Świątek nie pozostawiła złudzeń ws. walki z Sabalenką. "Nikt się nie spodziewa"

10 godzin temu
Zdjęcie: Screen Canal+ Sport, Tennis TV


Aktualnie Iga Świątek ma ponad 2000 punktów straty do prowadzącej Aryny Sabalenki w rankingu WTA. Czy Polka widzi szanse na to, iż niedługo to ona wróci na szczyt? O to Świątek zapytali dziennikarze podczas turnieju WTA 1000 w Miami. Jej słowa nie zostawiają złudzeń. - Obie zasługujemy na to, by walczyć o to miejsce - mówiła dyplomatycznie Świątek.
Iga Świątek oraz Aryna Sabalenka jeszcze nie wygrały ani jednego turnieju w tym sezonie. Mimo to Białorusinka cały czas utrzymuje ponad 2000 punktów przewagi nad Polką. Świątek jest już w ćwierćfinale turnieju WTA 1000 w Miami po zwycięstwie 7:6 (5), 6:3 nad Ukrainką Eliną Switoliną. Sabalenka może znaleźć się w czołowej ósemce, o ile wyeliminuje Chinkę Qinwen Zheng.


REKLAMA


Zobacz wideo Kamery są prawie wszędzie. "Świątek będzie musiała się tłumaczyć"


Czytaj także:


To niepoważne, co zrobili Idze Świątek. Napis na kamerze mówi wszystko


- Kocham siebie, ale nie aż tak bardzo. Nie, nie mogę na siebie patrzeć, szczerze mówiąc. Kiedy widzę siebie chrząkającą, krzyczącą, piszczącą, rzucającą rakietkami, myślę: O mój Boże, czy to naprawdę ja? - tłumaczyła Sabalenka, gdy ujawniła, iż nie lubi oglądać spotkań, w których bierze udział.
W ostatnich tygodniach, a może choćby miesiącach, relacje Świątek z Sabalenką uległy znacznej poprawie. O tym świadczy m.in. wspólnie nagrany TikTok podczas zeszłorocznego WTA Finals.
"Polka i Białorusinka wypowiadają się o sobie z wielkim szacunkiem, nagrały wspólny filmik do mediów społecznościowych, w Rijadzie odbyły trening. Pokazują, iż oprócz rywalizacji o największe tytuły i nagrody jest także miejsce na życzliwe słowa czy zabawne aktywności" - komentował Dominik Senkowski ze Sport.pl w listopadzie 2024 r.


Czytaj także:


Świątek postrachem mistrzyń. Za nią Serena Williams. "Punkt odniesienia"

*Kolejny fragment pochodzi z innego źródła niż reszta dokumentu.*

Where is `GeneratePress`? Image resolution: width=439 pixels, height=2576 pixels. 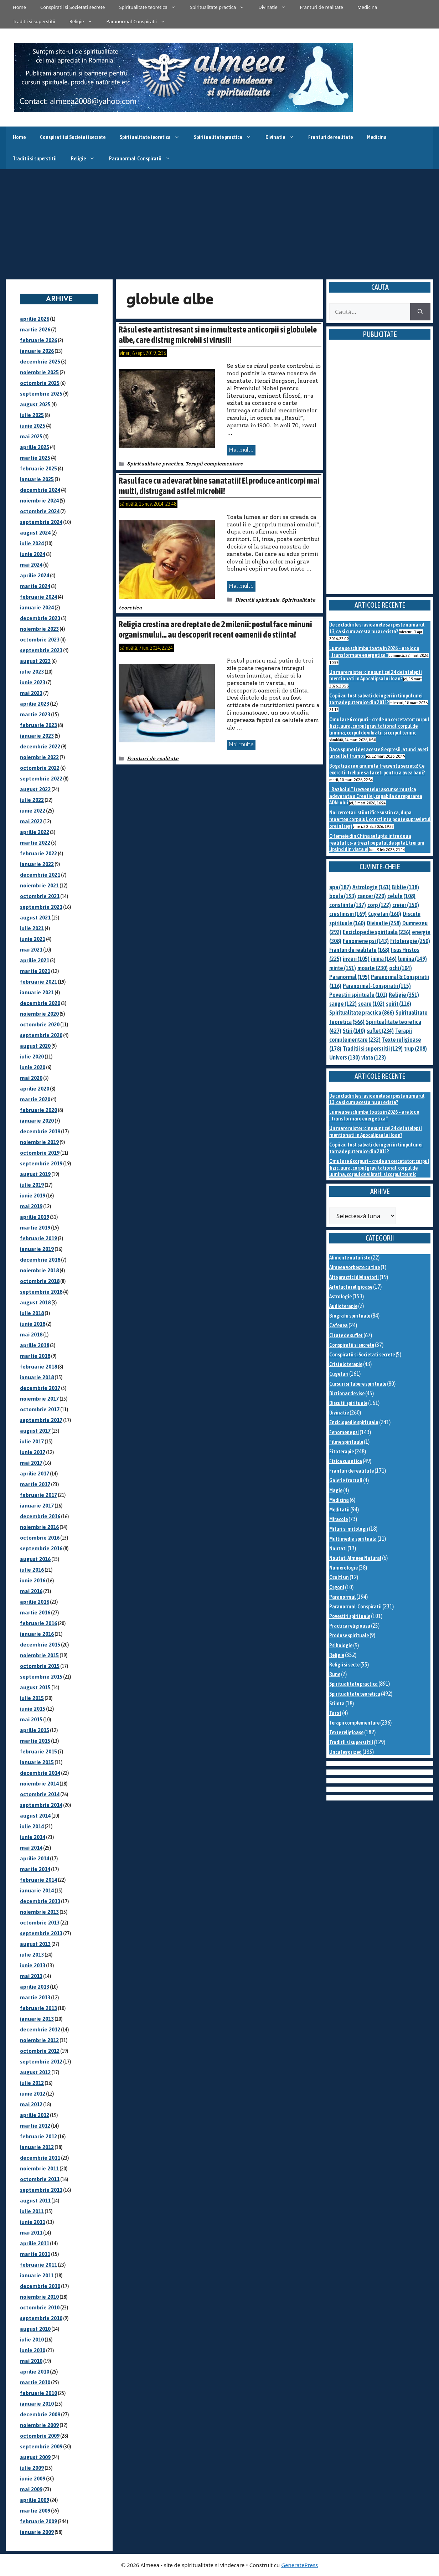 GeneratePress is located at coordinates (299, 2565).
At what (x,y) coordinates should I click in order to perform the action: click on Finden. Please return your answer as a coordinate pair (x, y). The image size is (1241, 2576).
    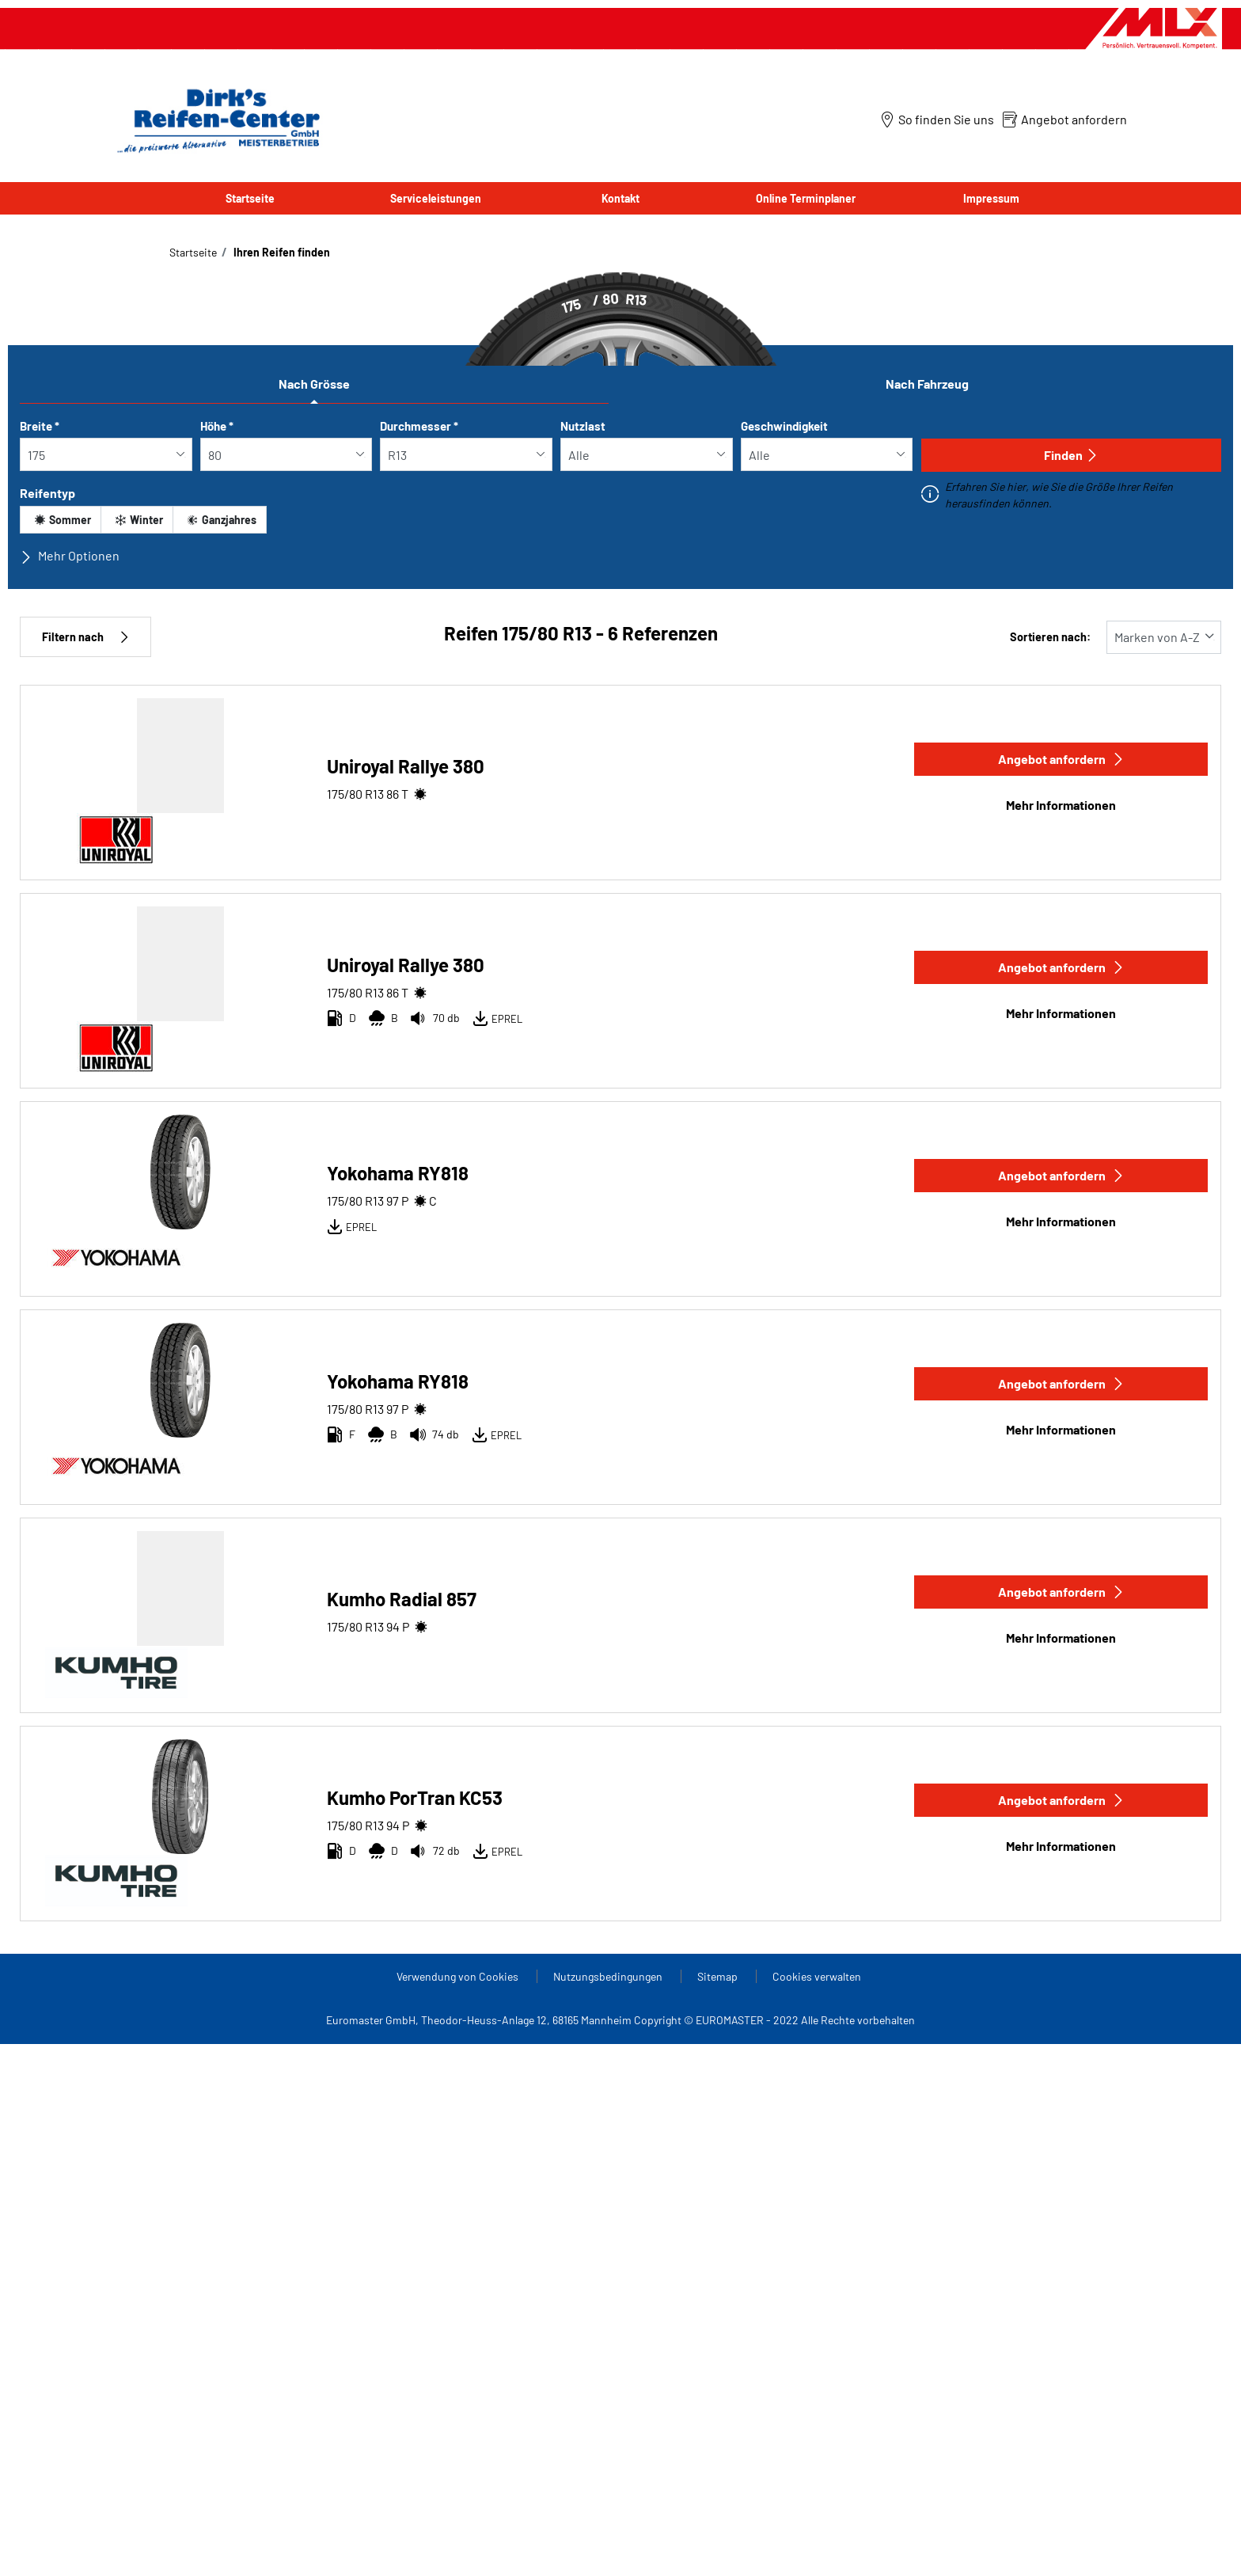     Looking at the image, I should click on (1071, 454).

Świątek mówi o rankingu WTA. "Trochę się z tym pogodziłam"
Dziennikarze zapytali Świątek o sytuację w rankingu WTA. Czy Iga widzi szanse na to, iż w niedalekiej przyszłości wyprzedzi Sabalenkę?


- Czy odzyskanie pozycji liderki jest dla mnie ważne? Oczywiście. To jest coś, na co pracujemy. Ale z matematycznego punktu widzenia ciężko będzie mi wrócić gwałtownie na pierwsze miejsce, choćby jeżeli wygrałabym wszystkie turnieje. Trochę się z tym pogodziłam. To było trudne, np. na Bliskim Wschodzie, bo zdałam sobie sprawę, iż mam pewną dziurę w rankingu, bo nie grałam w Chinach - powiedziała.
Zobacz też: Tak media na świecie piszą o meczu Świątek. Padły mocne słowa
- Nie będzie możliwe zastąpienie tych punktów, bo w tamtym sezonie dużo wygrywałam. W zeszłym roku wygrywałam dużo na początku sezonu. Skupiam się tylko na pracy. jeżeli będę grać dobrze, to wrócę na szczyt - dodała Świątek, która pochwaliła Sabalenkę za jej formę.
- Nikt nie spodziewa się, iż nagle Aryna spadnie. Wykonuje świetną robotę. Myślę, iż obie rywalizujemy na podobnym poziomie. Obie zasługujemy na to, by walczyć o to miejsce. Ale nie jest tak, iż dużo o tym myślę. Bardziej skupiam się na doskonaleniu się jako tenisistka i skupiam się na mojej grze. Myślę, iż to najzdrowszy sposób - wyjaśniła Świątek.


Świątek zagra o półfinał turnieju WTA 1000 z Filipinką Alexandrą Ealą. Relacja tekstowa na żywo w Sport.pl i w aplikacji mobilnej Sport.pl LIVE.